Kapitel 1: Die frühen Jahre (1973 bis 1980)

Angefangen hat alles im Jahre 1973. Damals war es etwas ganz Neues in den Gemeinden, dass Gemeindelieder mit modernen Instrumenten begleitet oder gar neue Lieder angestimmt wurden, die zumeist Spirituals oder Gospelsongs mit deutschem Text waren. Erste Ideen zur Gründung einer Band hatte es schon vor 1973 in den Jugendgruppen der Freikirche und der Landeskirche unabhängig voneinander gegeben. Aber erst als man zusammenfand, konnten diese Gedanken in die Tat umgesetzt werden. Die Gründungsmitglieder waren Jörg Börner (g, voc), Albrecht "Albin" Gapsch (p), Christian Altman (bg), Andreas Krechlok und Friedhelm am Ende (beide im Wechsel dr).
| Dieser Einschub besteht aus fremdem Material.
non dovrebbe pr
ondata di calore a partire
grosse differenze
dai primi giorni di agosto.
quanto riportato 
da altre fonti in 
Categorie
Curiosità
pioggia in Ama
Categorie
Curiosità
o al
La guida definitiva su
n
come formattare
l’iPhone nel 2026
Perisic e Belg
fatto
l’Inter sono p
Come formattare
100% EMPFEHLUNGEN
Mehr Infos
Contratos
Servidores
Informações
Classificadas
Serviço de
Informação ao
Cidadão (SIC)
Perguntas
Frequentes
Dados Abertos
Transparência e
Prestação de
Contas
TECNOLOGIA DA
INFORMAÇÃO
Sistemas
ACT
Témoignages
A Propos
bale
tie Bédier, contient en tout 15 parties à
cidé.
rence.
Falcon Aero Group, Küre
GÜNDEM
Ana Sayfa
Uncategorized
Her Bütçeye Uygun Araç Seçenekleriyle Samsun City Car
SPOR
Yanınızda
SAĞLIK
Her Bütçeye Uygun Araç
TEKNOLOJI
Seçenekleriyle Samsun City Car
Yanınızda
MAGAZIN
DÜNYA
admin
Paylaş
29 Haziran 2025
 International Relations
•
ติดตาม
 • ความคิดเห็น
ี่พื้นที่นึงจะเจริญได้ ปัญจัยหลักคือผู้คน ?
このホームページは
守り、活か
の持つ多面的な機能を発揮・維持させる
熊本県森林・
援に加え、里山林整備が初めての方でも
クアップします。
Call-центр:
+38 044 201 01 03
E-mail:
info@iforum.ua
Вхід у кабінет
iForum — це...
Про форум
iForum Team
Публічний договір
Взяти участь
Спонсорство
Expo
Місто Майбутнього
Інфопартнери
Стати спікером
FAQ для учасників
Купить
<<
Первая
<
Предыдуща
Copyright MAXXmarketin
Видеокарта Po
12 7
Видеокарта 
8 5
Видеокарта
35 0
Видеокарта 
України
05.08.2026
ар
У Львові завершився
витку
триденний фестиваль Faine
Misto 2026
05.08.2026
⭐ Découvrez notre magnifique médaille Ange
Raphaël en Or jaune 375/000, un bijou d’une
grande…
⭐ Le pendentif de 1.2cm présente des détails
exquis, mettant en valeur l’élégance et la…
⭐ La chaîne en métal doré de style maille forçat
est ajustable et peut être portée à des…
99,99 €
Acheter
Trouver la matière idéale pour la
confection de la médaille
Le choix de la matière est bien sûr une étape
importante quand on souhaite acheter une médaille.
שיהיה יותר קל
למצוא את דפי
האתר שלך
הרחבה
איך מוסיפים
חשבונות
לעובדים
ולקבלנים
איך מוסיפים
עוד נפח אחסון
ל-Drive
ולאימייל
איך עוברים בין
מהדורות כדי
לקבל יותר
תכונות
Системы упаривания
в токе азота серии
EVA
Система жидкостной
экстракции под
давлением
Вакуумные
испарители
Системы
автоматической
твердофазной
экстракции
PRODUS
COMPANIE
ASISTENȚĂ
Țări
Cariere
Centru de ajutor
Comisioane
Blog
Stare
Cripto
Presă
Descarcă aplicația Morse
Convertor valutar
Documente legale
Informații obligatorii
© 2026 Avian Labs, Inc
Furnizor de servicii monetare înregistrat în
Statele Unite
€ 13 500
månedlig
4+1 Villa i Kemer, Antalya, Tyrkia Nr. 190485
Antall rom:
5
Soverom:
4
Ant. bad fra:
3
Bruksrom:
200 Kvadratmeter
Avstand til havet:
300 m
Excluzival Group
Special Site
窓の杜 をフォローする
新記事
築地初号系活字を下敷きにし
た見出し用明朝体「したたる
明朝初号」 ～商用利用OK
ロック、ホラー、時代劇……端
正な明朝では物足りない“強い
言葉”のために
Das erste "Equipment" bestand aus einer Halbresonanz-E-Gitarre, wenn vorhanden einem Klavier und einem uralten Schlagzeug mit dem Klang eines verrosteten Hammerwerkes. Als Verstärker diente ein Röhrenradio und Mikrofone wurden durch lauten Gesang ersetzt. Gespielt wurden die christlichen "Hits", wie "Geh Abraham geh" oder "Komm sag es allen weiter". Der allererste Auftritt fand in Taura statt. Wie berichtet wurde, zogen die Zuhörer anschließend singend durchs Dorf. Da wir die erste Band in der Ephorie waren, herrschte in der Folgezeit kein Mangel an Auftrittsmöglichkeiten.


Anfang der 1980er: Hauptkomponist Jörg Börner (l.), Albin Gapsch (r.)

Nachdem lange Zeit in der Freikirche geprobt wurde, folgte 1974 nach diversen Unstimmigkeiten (die vor allem auf der Verwendung des Schlagzeuges beruhten) ein Umzug ins ehemalige Diakonat, in einen recht feuchten und beengten Probenraum, so dass bei schönem Wetter open air geprobt wurde. Zwischenzeitlich wurde die Band durch Andreas Munke und Günther Kühn (beide g) verstärkt. Ende 1974 gab es die erste Krise, bedingt durch den Wegzug von Andreas Krechlok und die Einberufung von Jörg Börner. Bis Ende 1975 gab es noch Auftritte in kleinerer Besetzung. Nach dem Ausscheiden von Andreas und Günther musste die Arbeit vorläufig eingestellt werden. Ende 1976 wurde mit Axel Klemm (g) ein neuer Mitstreiter gefunden. Glücklicherweise war die bis dahin angeschaffte Technik noch vorhanden und die Band somit wieder spielfähig.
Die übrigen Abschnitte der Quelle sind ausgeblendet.